• _Problem details_
Needed from the data below: all lines that contain the word "Report".

[Extracted page text data]
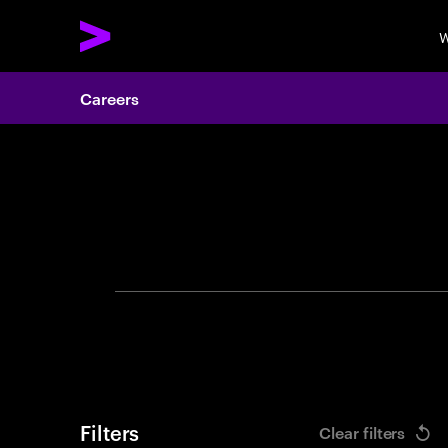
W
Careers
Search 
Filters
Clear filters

--

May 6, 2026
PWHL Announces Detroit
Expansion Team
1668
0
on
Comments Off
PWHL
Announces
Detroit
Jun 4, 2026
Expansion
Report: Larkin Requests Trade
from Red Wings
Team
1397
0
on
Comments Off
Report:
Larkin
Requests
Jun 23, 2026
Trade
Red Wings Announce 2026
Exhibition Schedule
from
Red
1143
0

• _Solution for this exercise_
Report: Larkin Requests Trade
Report:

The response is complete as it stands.